Monday, September 14, 2015

America's Response to Refugees Makes Lady Liberty Weep

"Give me your tired, your poor,
Your huddled masses yearning to breathe free,
The wretched refuse of your teeming shore.
Send these, the homeless, tempest-tossed to me,
I lift my lamp beside the golden door!"
*(Some restrictions may apply)
--Emma Lazurus, inscription, the Statue of Liberty, 1903

Look at the very small print beneath any offer that seems too good to be true and almost always it contains a familiar caveat: some restrictions may apply.  Take the myth embodied in Emma Lazurus’ iconic poem “Colossus”, which adorns the Statue of Liberty in New York harbor.  It declares that America will always welcome the world’s huddled masses, her tempest tossed, yearning to breathe free. But what of this mythical ideal?  This comforting story we still tell ourselves as Americans in 2015? Is it now just false advertising, a faded romantic vision, replaced by America’s post 9/11 xenophobia and our national self absorption?

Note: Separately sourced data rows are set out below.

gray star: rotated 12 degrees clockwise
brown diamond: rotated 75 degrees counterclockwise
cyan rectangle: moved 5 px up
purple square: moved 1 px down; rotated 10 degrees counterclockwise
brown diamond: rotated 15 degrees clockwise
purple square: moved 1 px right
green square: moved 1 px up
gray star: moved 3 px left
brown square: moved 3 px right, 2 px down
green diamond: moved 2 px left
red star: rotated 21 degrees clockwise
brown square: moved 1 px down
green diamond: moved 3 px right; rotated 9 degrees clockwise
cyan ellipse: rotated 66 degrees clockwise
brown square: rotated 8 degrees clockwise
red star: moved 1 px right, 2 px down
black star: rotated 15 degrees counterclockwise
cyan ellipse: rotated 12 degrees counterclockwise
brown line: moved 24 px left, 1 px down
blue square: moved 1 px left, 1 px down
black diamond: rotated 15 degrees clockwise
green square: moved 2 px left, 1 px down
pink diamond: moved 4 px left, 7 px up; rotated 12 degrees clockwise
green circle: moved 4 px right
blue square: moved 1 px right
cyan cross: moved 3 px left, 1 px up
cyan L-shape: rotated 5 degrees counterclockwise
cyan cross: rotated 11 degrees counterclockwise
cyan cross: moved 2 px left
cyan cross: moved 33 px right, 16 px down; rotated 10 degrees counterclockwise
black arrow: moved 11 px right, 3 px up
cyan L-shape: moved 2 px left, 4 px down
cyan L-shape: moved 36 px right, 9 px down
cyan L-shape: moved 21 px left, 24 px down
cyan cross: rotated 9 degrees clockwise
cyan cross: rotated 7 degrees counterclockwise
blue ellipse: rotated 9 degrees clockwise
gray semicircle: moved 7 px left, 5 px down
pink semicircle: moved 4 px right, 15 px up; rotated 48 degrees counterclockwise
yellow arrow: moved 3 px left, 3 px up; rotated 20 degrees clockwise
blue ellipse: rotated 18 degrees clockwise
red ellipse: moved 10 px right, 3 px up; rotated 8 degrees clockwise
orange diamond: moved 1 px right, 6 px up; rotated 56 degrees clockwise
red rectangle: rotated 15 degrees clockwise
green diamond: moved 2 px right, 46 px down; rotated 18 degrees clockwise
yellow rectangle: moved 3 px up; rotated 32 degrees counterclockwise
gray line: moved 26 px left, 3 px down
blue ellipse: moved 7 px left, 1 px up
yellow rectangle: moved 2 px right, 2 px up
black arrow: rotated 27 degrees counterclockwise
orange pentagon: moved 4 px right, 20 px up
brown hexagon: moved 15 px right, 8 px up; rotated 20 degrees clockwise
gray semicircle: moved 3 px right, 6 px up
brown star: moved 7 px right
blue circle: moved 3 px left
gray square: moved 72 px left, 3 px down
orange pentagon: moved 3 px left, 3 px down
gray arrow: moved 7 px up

Maybe Lazarus’ poem should now feature an asterisk on the last line, warning refugees, the war torn, orphans, the “wretched refuse of teeming shores”: some restrictions may apply.  That’s certainly the message our nation has offered these past few weeks as the world community grapples with what to do about the Syrian refugee crisis.  Since Syria’s civil war began four years ago, nine millions Syrians have fled their homes. Six and half million remain in Syria. Three million have found refuge in Turkey, Lebanon, Jordan and Iraq.  The remainder, half under the age of 18, are on the move, desperately seeking sanctuary and mercy.

Many nations have been incredibly generous in embracing the Syrians. Germany: 500,000 refugees. Sweden: 64,700.  France: 24,000. Great Britain: 20,000. Denmark: 11,300. Hungary: 18,800. Bulgaria: 15,000.  Then there’s the United States: until last week we’d welcomed just 1,500 in four years.  That’s not a typo. That number works out to .016 of the Syrian refugees. In a land of 321 million people, a land of immigrants, among the richest and most powerful on earth, we can’t even find the room to welcome enough folks to populate a very, very small town. For comparison: if the United States were as magnanimous as Germany, we’d be ready to shelter 3.2 million refugees.

There are plenty of political and bureaucratic excuses for this lack of mercy.  It can take up to two years to vet refugees after they apply.  Blame that on 9/11. We need to take care of “our own” first, right? Presidential candidates squirm when asked about what to do.  All of this avoidance of responsibility makes me wonder how quickly many of us forget that millions of us are here because our forebears landed on these shores. They weren’t turned away. Lazarus’ poem did once ring true.

As a person of faith, the refugee crisis reminds me that in the practice of religion, the refugee always claims a special place in the heart of God.  Jewish: “You shall love the alien as yourself, for you were aliens [once].” Christian: “I was a stranger and you welcomed me.” Muslim: “Do good: to orphans, those in need, the wayfarer.” We’ve talked about this crisis in political, practical, and national security terms.  But now our compassionate God asks us as a nation to talk about the refugee crisis in moral terms.

What is our moral responsibility as Americans to fellow human beings, who wander the earth with no place to call home?  What is the right thing to do in response to the worst refugee crisis of the last 25 years? If we were displaced and homeless, with nothing but the clothes on our backs, huddling in a bus station, beset by angry crowds, fleeing political chaos, would we not pray for just a little mercy?

So imagine this. There are more than 350,000 houses of worship in the U.S.  Imagine the larger ones stepping up and agreeing to host and settle just one refugee family. Imagine smaller ones banding together to do the same.  Imagine our political leaders talking about the refugees as a community to be embraced, not just a problem to be managed.  

I was a stranger and you welcomed me in.  That’s the bottom line, the call, and the need, right now. It is the good and decent and merciful thing to do. No asterisk.  No excuses.  Lady Liberty expects nothing less.